• KANAL BERITA

Anggaran Pilkada Belum Disepakati Pemkab Sleman

Foto Istimewa
Foto Istimewa

SLEMAN, suaramerdeka.com - Pemilihan kepala daerah (pilkada) di Kabupaten Sleman akan dilaksanakan tahun depan. Namun sampai saat ini belum ada penetapan dari pemerintah daerah mengenai besaran anggaran untuk membiayai pesta demokrasi itu. 

Semula, Komisi Pemilihan Umum (KPU) Sleman mengajukan anggaran sebesar Rp 42 miliar. Namun sesudah dikoreksi, angkanya turun menjadi Rp 33 miliar. Menurut Ketua KPU Sleman Trapsi Haryadi, usulan awal lebih tinggi karena pihaknya menggunakan standar nasional sebagaimana yang diacu oleh KPU RI. 

Setelah dikoreksi oleh pemda, KPU Sleman kembali mengajukan usulan yang kali ini disesuaikan dengan standar kabupaten. "Terakhir kami ajukan Rp 33 miliar. Sampai sekarang penetapan besarannya masih dimusyawarahkan dengan pemda, sedangkan agenda penandatanganan NPHD (Naskah Perjanjian Hibah Daerah) sendiri dijadwalkan tanggal 1 Oktober 2019," kata Trapsi di ruangannya, Selasa (27/8).

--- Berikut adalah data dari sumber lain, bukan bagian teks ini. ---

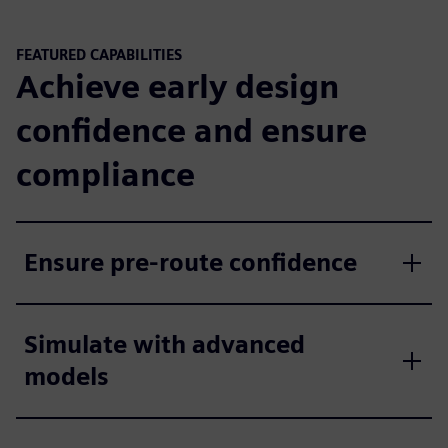
FEATURED CAPABILITIES
Achieve early design
confidence and ensure
compliance
Ensure pre-route confidence
Simulate with advanced
models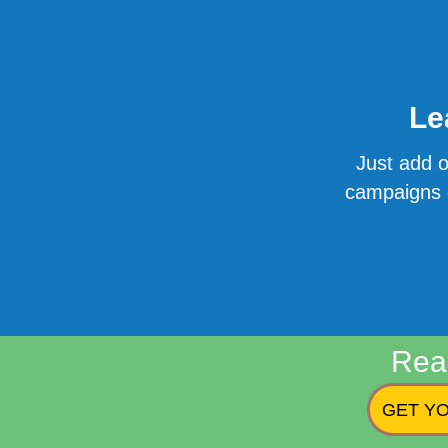
Le
Just add o
campaigns o
Rea
GET YO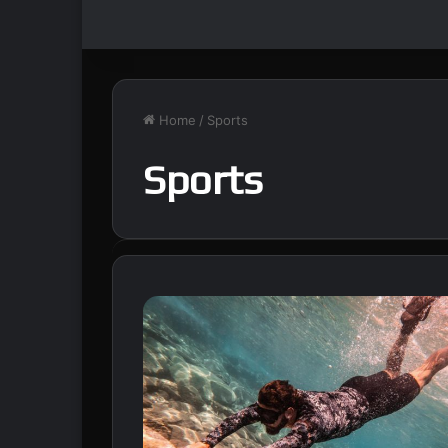
Home
/
Sports
Sports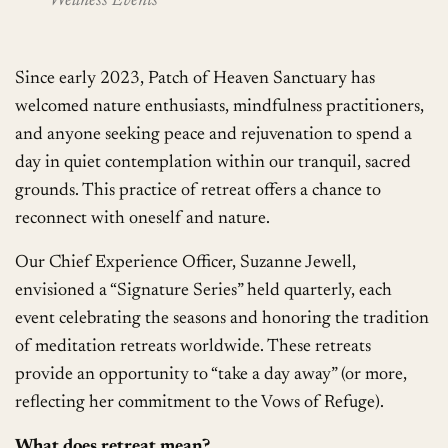
Wellness Events
Since early 2023, Patch of Heaven Sanctuary has
welcomed nature enthusiasts, mindfulness practitioners,
and anyone seeking peace and rejuvenation to spend a
day in quiet contemplation within our tranquil, sacred
grounds. This practice of retreat offers a chance to
reconnect with oneself and nature.
Our Chief Experience Officer, Suzanne Jewell,
envisioned a “Signature Series” held quarterly, each
event celebrating the seasons and honoring the tradition
of meditation retreats worldwide. These retreats
provide an opportunity to “take a day away” (or more,
reflecting her commitment to the Vows of Refuge).
What does retreat mean?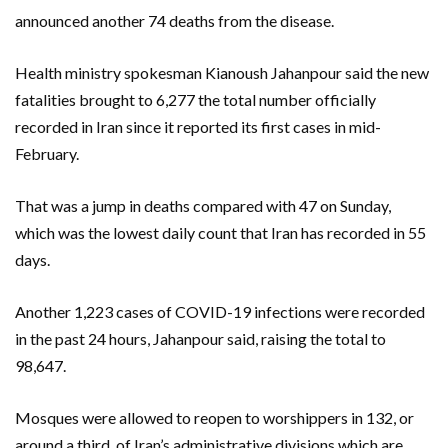
announced another 74 deaths from the disease.
Health ministry spokesman Kianoush Jahanpour said the new
fatalities brought to 6,277 the total number officially
recorded in Iran since it reported its first cases in mid-
February.
That was a jump in deaths compared with 47 on Sunday,
which was the lowest daily count that Iran has recorded in 55
days.
Another 1,223 cases of COVID-19 infections were recorded
in the past 24 hours, Jahanpour said, raising the total to
98,647.
Mosques were allowed to reopen to worshippers in 132, or
around a third, of Iran’s administrative divisions which are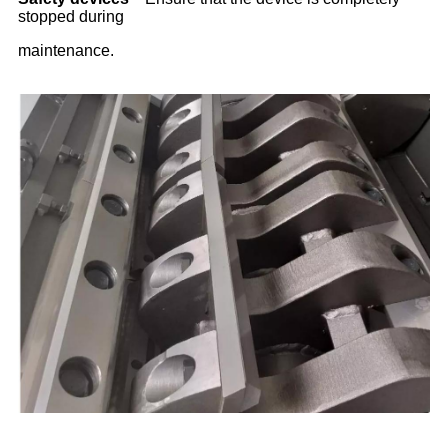
stopped during
maintenance.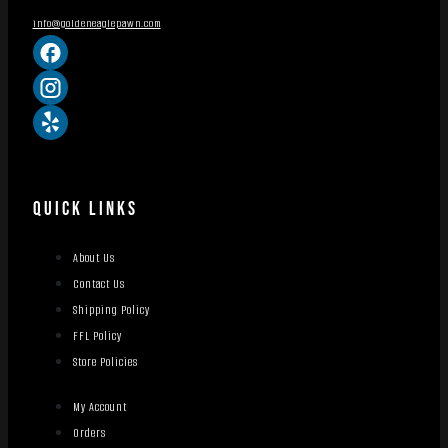
info@goldeneaglepawn.com
QUICK LINKS
About Us
Contact Us
Shipping Policy
FFL Policy
Store Policies
My Account
Orders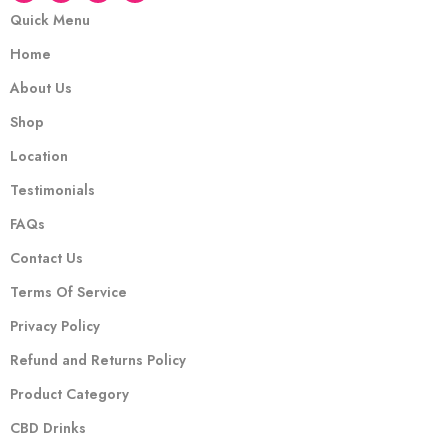
Quick Menu
Home
About Us
Shop
Location
Testimonials
FAQs
Contact Us
Terms Of Service
Privacy Policy
Refund and Returns Policy
Product Category
CBD Drinks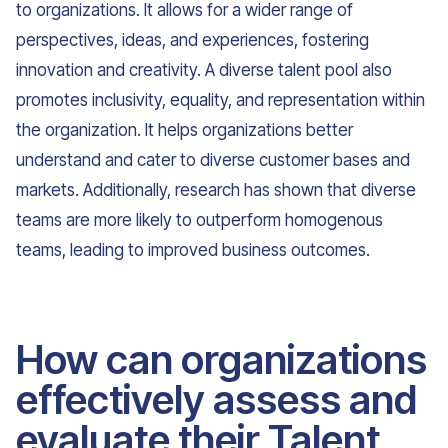
to organizations. It allows for a wider range of
perspectives, ideas, and experiences, fostering
innovation and creativity. A diverse talent pool also
promotes inclusivity, equality, and representation within
the organization. It helps organizations better
understand and cater to diverse customer bases and
markets. Additionally, research has shown that diverse
teams are more likely to outperform homogenous
teams, leading to improved business outcomes.
How can organizations
effectively assess and
evaluate their Talent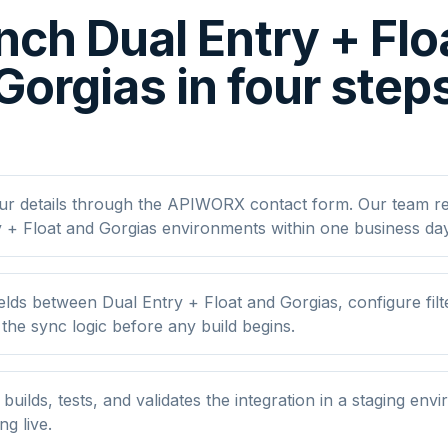
nch Dual Entry + Flo
Gorgias in four step
ur details through the APIWORX contact form. Our team r
 + Float and Gorgias environments within one business day
lds between Dual Entry + Float and Gorgias, configure filt
he sync logic before any build begins.
ilds, tests, and validates the integration in a staging env
ng live.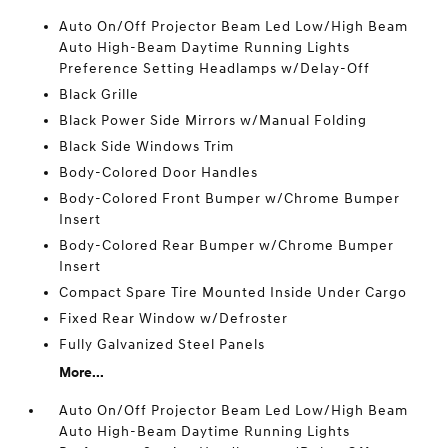
Auto On/Off Projector Beam Led Low/High Beam
Auto High-Beam Daytime Running Lights
Preference Setting Headlamps w/Delay-Off
Black Grille
Black Power Side Mirrors w/Manual Folding
Black Side Windows Trim
Body-Colored Door Handles
Body-Colored Front Bumper w/Chrome Bumper
Insert
Body-Colored Rear Bumper w/Chrome Bumper
Insert
Compact Spare Tire Mounted Inside Under Cargo
Fixed Rear Window w/Defroster
Fully Galvanized Steel Panels
More...
Auto On/Off Projector Beam Led Low/High Beam
Auto High-Beam Daytime Running Lights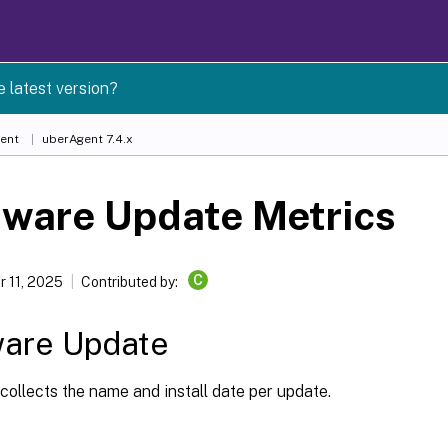
e latest version?
ent
uberAgent 7.4.x
tware Update Metrics
C
 11, 2025
Contributed by:
ware Update
ollects the name and install date per update.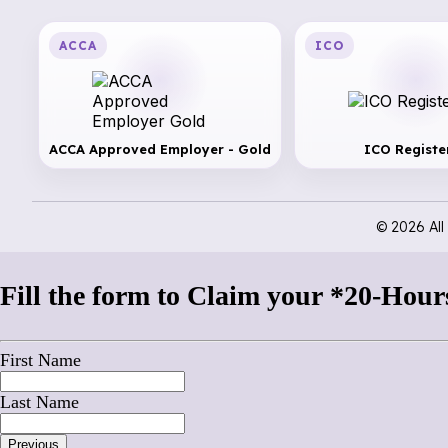
ACCA
ICO
ACCA Approved Employer - Gold
ICO Registe
© 2026 Al
Fill the form to Claim your *20-Hours
First Name
Last Name
Previous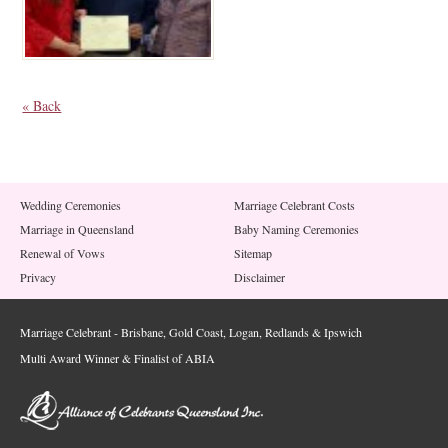
« Back
Wedding Ceremonies
Marriage Celebrant Costs
Marriage in Queensland
Baby Naming Ceremonies
Renewal of Vows
Sitemap
Privacy
Disclaimer
Marriage Celebrant - Brisbane, Gold Coast, Logan, Redlands & Ipswich
Multi Award Winner & Finalist of ABIA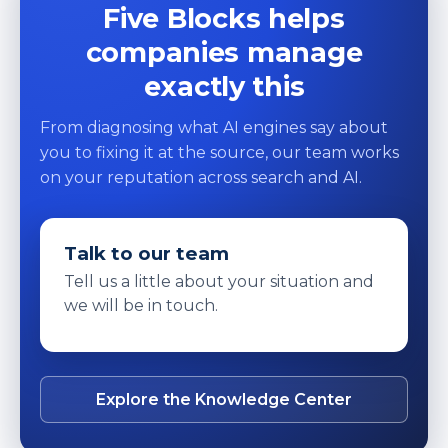
Five Blocks helps
companies manage
exactly this
From diagnosing what AI engines say about
you to fixing it at the source, our team works
on your reputation across search and AI.
Talk to our team
Tell us a little about your situation and
we will be in touch.
Explore the Knowledge Center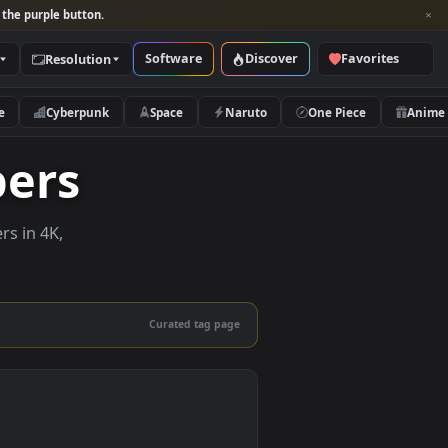
per and look for the purple button.
Software
Discover
Categories
Resolution
rs
Nature
Cyberpunk
Space
Naruto
lpapers
ve wallpapers in 4K,
 mobile.
Curated tag page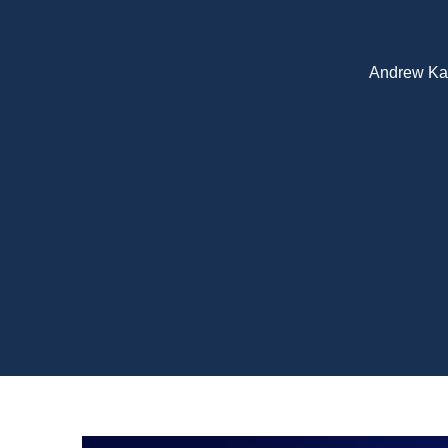
Andrew Kato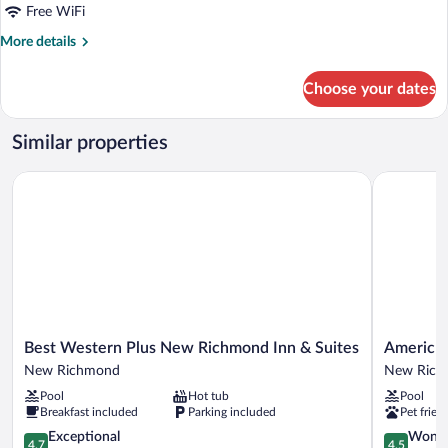
Queen
Free WiFi
Beds,
More
More details
Patio
details
for
Choose your dates
Classic
Room,
2
Similar properties
Queen
Beds,
Best Western Plus New Richmond Inn & Suites
AmericInn
Patio
Best
AmericInn
Best Western Plus New Richmond Inn & Suites
AmericI
Western
by
New Richmond
New Rich
Plus
Wyndham
Pool
Hot tub
Pool
New
New
Breakfast included
Parking included
Pet frien
Richmond
Richmond
Inn
4.7
New
4.5
Exceptional
Wonde
4.7
4.5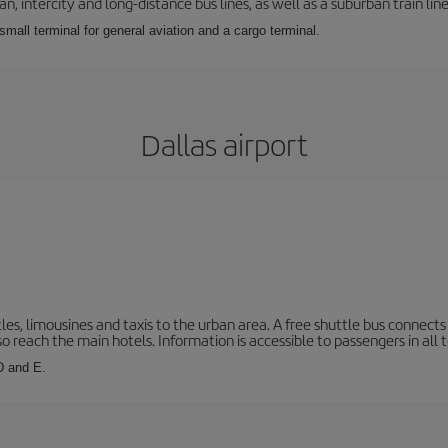
 intercity and long-distance bus lines, as well as a suburban train line.
 small terminal for general aviation and a cargo terminal.
Dallas airport
les, limousines and taxis to the urban area. A free shuttle bus connects 
o reach the main hotels. Information is accessible to passengers in all 
 D and E.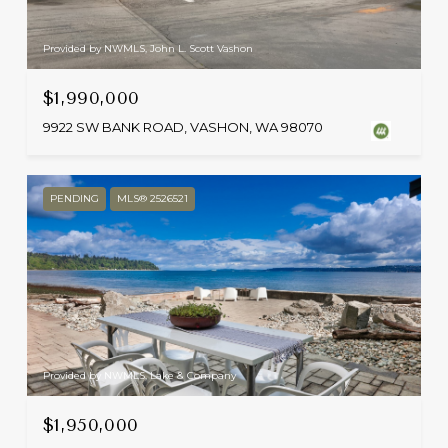
Provided by NWMLS, John L. Scott Vashon
$1,990,000
9922 SW BANK ROAD, VASHON, WA 98070
PENDING
MLS® 2526521
Provided by NWMLS, Lake & Company
$1,950,000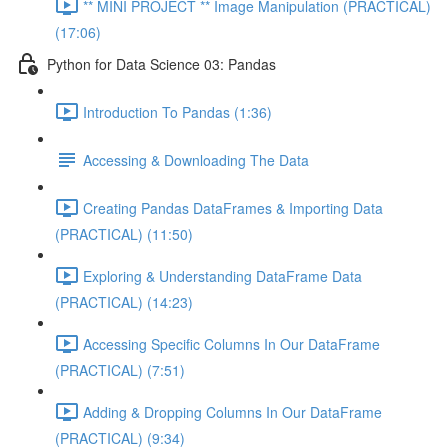
** MINI PROJECT ** Image Manipulation (PRACTICAL)
(17:06)
Python for Data Science 03: Pandas
Introduction To Pandas (1:36)
Accessing & Downloading The Data
Creating Pandas DataFrames & Importing Data
(PRACTICAL) (11:50)
Exploring & Understanding DataFrame Data
(PRACTICAL) (14:23)
Accessing Specific Columns In Our DataFrame
(PRACTICAL) (7:51)
Adding & Dropping Columns In Our DataFrame
(PRACTICAL) (9:34)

Dana Rp 33 miliar yang diajukan ini meliputi beberapa item diantaranya kegiatan rapat, pembentukan badan adhoc, bimbingan teknis, pengadaan kebutuhan logistik, dan pemutakhiran data pemilih. Alokasinya, menurut Trapsi, hampir merata di semua pos dan tidak ada item yang menonjol. 

Honor petugas PPK, PPS, dan KPPS juga sudah masuk dalam perhitungan tersebut. Besaran honor tersebut diharapkan setidaknya sama dengan penyelenggaraan Pemilu 2019. Sementara kepastian jumlah personel petugas, pihaknya masih menunggu peraturan dari KPU pusat karena akan menyesuaikan dengan jumlah TPS. Pada Pilkada 2015, tiap TPS dibatasi maksimal 500 orang pemilih sedangkan Pemilu 2019 batasnya adalah 300 orang per tempat pemungutan.

"Dalam mengajukan anggaran tersebut, kami mendasarkan pada Surat Keputusan KPU Nomer 80 dan 81 Tahun 2017 tentang kebutuhan anggaran dan barang untuk Pilkada. Pemda juga akan memberi perhatian sesuai dengan ketentuan Permendagri Nomer 54 Tahun 2019 tentang Pendanaan Pemilihan Gubernur, Bupati, dan Walikota yang bersumber dari APBD," tukasnya.